Körperliche Auswirkungen mehrstündiger Nutzung 

  • Rund ein Drittel (32,1 %) der befragten Kinder und Jugendlichen gaben an, nach einer mehrstündigen Nutzung von digitalen Geräten an Nackenschmerzen zu leiden (mindestens „manchmal“). 23,4 % der Kinder und Jugendlichen berichteten von trockenen oder juckenden Augen, während 16,9 % angaben, Schmerzen im Unterarm oder in der Hand zu haben.

Fazit

  • Die aktuellen Nutzungszeiten von digitalen Spielen und sozialen Medien liegen trotz der beobachteten Reduktion nach dem ersten Corona-Lockdown noch immer deutlich über dem Vorkrisenniveau. Die Nutzungszeiten von sozialen Medien nehmen sogar erstmals wieder zu und sind am Wochenende fast wieder so hoch wie zu Beginn der Pandemie.
  • Die Entwicklung pathologischer Nutzungsmuster von digitalen Spielen und sozialen Medien ist alarmierend: Die Zahl der betroffenen Kinder und Jugendlichen nimmt im Verlauf der Pandemie trotz zunehmender Lockerungen der Beschränkungen weiter zu und hat sich seit 2019 bereits mehr als verdoppelt.
  • Digitale Medien werden auch in Zukunft eine wichtige Rolle im Lebenskontext von Kindern und Jugendlichen spielen. Das zuvor beschriebene Ausmaß der problematischen Mediennutzung und die damit einhergehenden höheren Nutzungszeiten machen deutlich, wie wichtig eine kontinuierliche wissenschaftliche Erfassung der Entwicklungen auch über die Pandemie hinaus sowie die Ausweitung von Präventions- und Hilfsangeboten ist.

Download: Booklet zur Studie

Datengrundlage und Methodik

Darauf basiert die Mediensucht-Studie

Die repräsentative Längsschnittstudie zur Mediennutzung im Verlauf der Corona-Pandemie untersuchte an rund 1.200 Familien die Häufigkeiten pathologischer und riskanter Gaming-, Social-Media- und Streaming-Dienst-Nutzung bei Kindern und Jugendlichen nach den neuen ICD-11-Kriterien der WHO. Die DAK-Gesundheit führte dazu gemeinsam mit dem Deutschen Zentrum für Suchtfragen des Kindes- und Jugendalters im Universitätsklinikum Hamburg-Eppendorf (UKE) in mehreren Wellen Befragungen durch das Meinungsforschungsinstitut Forsa durch. 

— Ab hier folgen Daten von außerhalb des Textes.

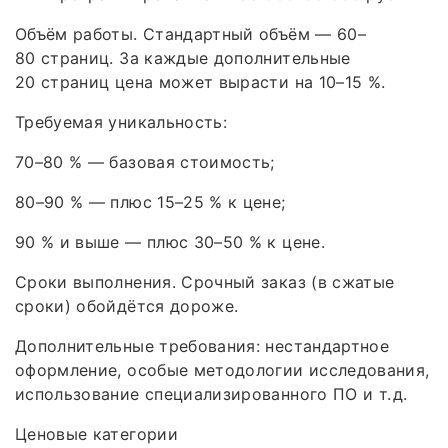
Объём работы. Стандартный объём — 60–
80 страниц. За каждые дополнительные
20 страниц цена может вырасти на 10–15 %.
Требуемая уникальность:
70–80 % — базовая стоимость;
80–90 % — плюс 15–25 % к цене;
90 % и выше — плюс 30–50 % к цене.
Сроки выполнения. Срочный заказ (в сжатые
сроки) обойдётся дороже.
Дополнительные требования: нестандартное
оформление, особые методологии исследования,
использование специализированного ПО и т. д.
Ценовые категории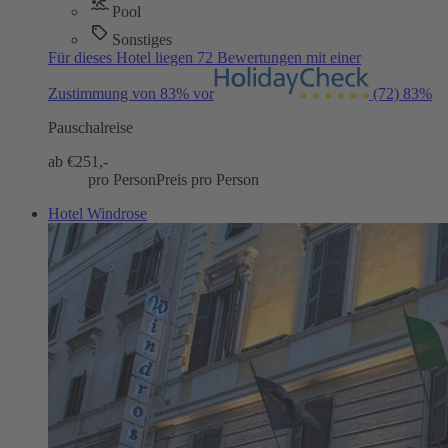
Pool
Sonstiges
Für dieses Hotel liegen 72 Bewertungen mit einer
Zustimmung von 83% vor
(72)
83%
Pauschalreise
ab €
251,-
pro Person
Preis pro Person
Hotel Windrose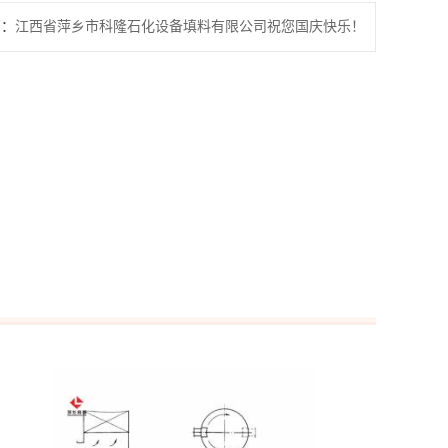
篇：
江西省萍乡市科隆石化设备填料有限公司祝您国庆快乐！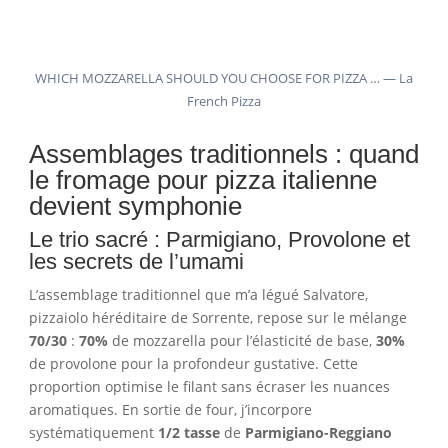
WHICH MOZZARELLA SHOULD YOU CHOOSE FOR PIZZA … — La
French Pizza
Assemblages traditionnels : quand
le fromage pour pizza italienne
devient symphonie
Le trio sacré : Parmigiano, Provolone et
les secrets de l’umami
L’assemblage traditionnel que m’a légué Salvatore,
pizzaiolo héréditaire de Sorrente, repose sur le mélange
70/30
:
70%
de mozzarella pour l’élasticité de base,
30%
de provolone pour la profondeur gustative. Cette
proportion optimise le filant sans écraser les nuances
aromatiques. En sortie de four, j’incorpore
systématiquement
1/2 tasse
de
Parmigiano-Reggiano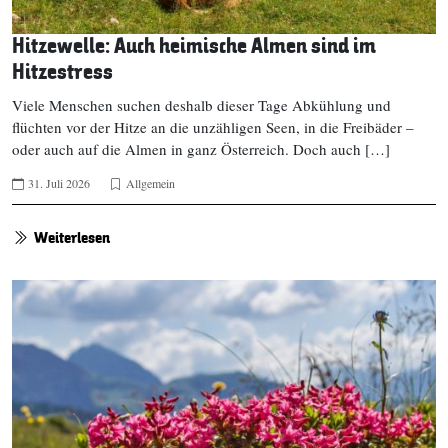
Hitzewelle: Auch heimische Almen sind im
Hitzestress
Viele Menschen suchen deshalb dieser Tage Abkühlung und
flüchten vor der Hitze an die unzähligen Seen, in die Freibäder –
oder auch auf die Almen in ganz Österreich. Doch auch […]
31. Juli 2026
Allgemein
Weiterlesen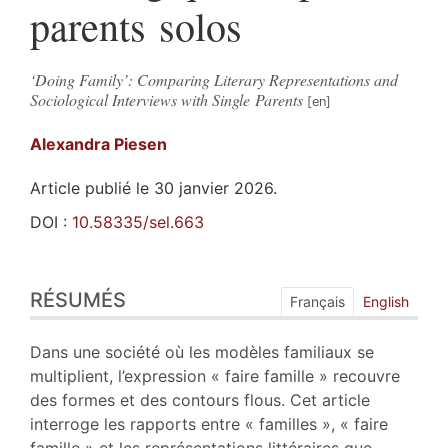
parents solos
‘Doing Family’: Comparing Literary Representations and
Sociological Interviews with Single Parents
Alexandra
Piesen
Article publié le 30 janvier 2026.
DOI :
10.58335/sel.663
Résumés
RÉSUMÉS
Index
Français
English
Plan
Texte
Dans une société où les modèles familiaux se
Bibliographie
multiplient, l’expression « faire famille » recouvre
Notes
des formes et des contours flous. Cet article
Citer cet article
interroge les rapports entre « familles », « faire
Auteur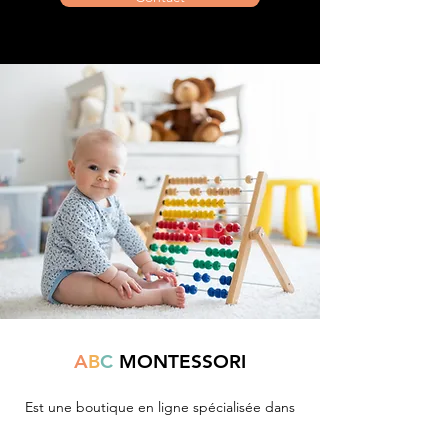
A
B
C
MONTESSORI
Est une boutique en ligne spécialisée dans
la vente de matériel pédagogique interactif.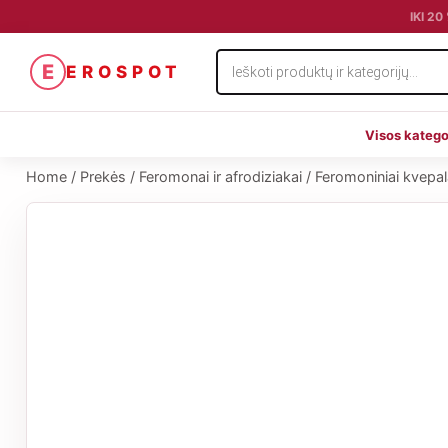
IKI 2
Products
E
EROSPOT
search
Visos katego
Home
/
Prekės
/
Feromonai ir afrodiziakai
/
Feromoniniai kvepa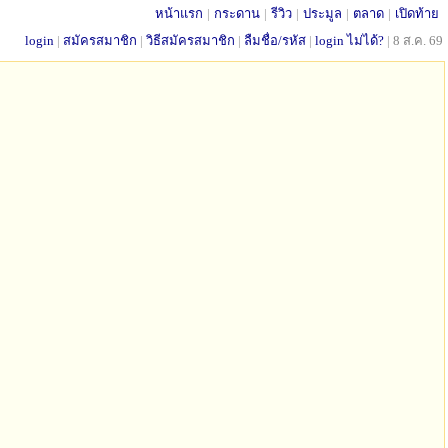
หน้าแรก
|
กระดาน
|
รีวิว
|
ประมูล
|
ตลาด
|
เปิดท้าย
login
|
สมัครสมาชิก
|
วิธีสมัครสมาชิก
|
ลืมชื่อ/รหัส
|
login ไม่ได้?
|
8 ส.ค. 69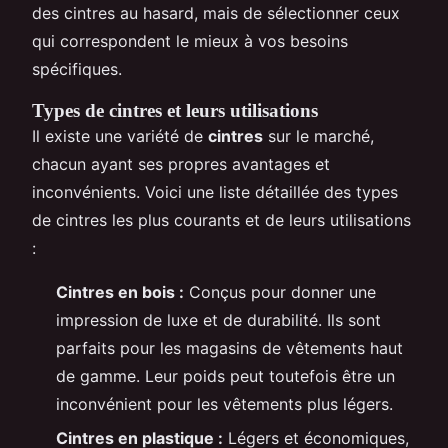
des cintres au hasard, mais de sélectionner ceux
qui correspondent le mieux à vos besoins
spécifiques.
Types de cintres et leurs utilisations
Il existe une variété de
cintres
sur le marché,
chacun ayant ses propres avantages et
inconvénients. Voici une liste détaillée des types
de cintres les plus courants et de leurs utilisations
:
Cintres en bois :
Conçus pour donner une
impression de luxe et de durabilité. Ils sont
parfaits pour les magasins de vêtements haut
de gamme. Leur poids peut toutefois être un
inconvénient pour les vêtements plus légers.
Cintres en plastique :
Légers et économiques,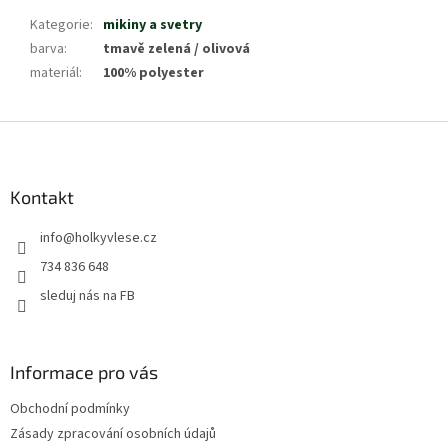
Kategorie
:
mikiny a svetry
barva
:
tmavě zelená / olivová
materiál
:
100% polyester
Z
á
p
a
Kontakt
t
info
@
holkyvlese.cz
í
734 836 648
sleduj nás na FB
Informace pro vás
Obchodní podmínky
Zásady zpracování osobních údajů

Zum ersten Erhebungszeitpunkt (13. bis 27. September 2019) nahmen 1.221 Kinder und Jugendliche im Alter von 10-17 Jahren sowie je ein Elternteil aus repräsentativ ausgewählten Deutschen teil. Für die zweite Erhebung (20. bis 30. April 2020) wurden die gleichen Haushalte wie im September 2019 kontaktiert. Von diesen nahmen 824 Familien teil. Für alle weiteren Befragungen wurden die Familien kontaktiert, die bereits an den Befragungen zuvor teilgenommen haben, zusätzlich aber auch neue Eltern-Kind-Dyaden befragt. So konnte die Repräsentativität der Stichprobe und eine Vergleichbarkeit der Prävalenzerhebungen unter 10- bis 17-Jährigen für Zeitpunkte vor und unter der Pandemie gewährleistet werden. An der dritten Befragung (10. November bis 1. Dezember 2020) nahmen insgesamt 1.216 Familien teil, von denen 572 bereits an allen vorherigen Erhebungen teilgenommen hatten. Die vierte Befragung (19. Mai bis 6. Juni 2021) umfasste 1.250 Familien, von denen 422 an allen vier Befragungen teilgenommen haben, und die fünfte Befragung (10. Juni bis 1. Juli 2022) 1217 Familien, von denen 313 an allen fünf Befragungen teilgenommen haben. 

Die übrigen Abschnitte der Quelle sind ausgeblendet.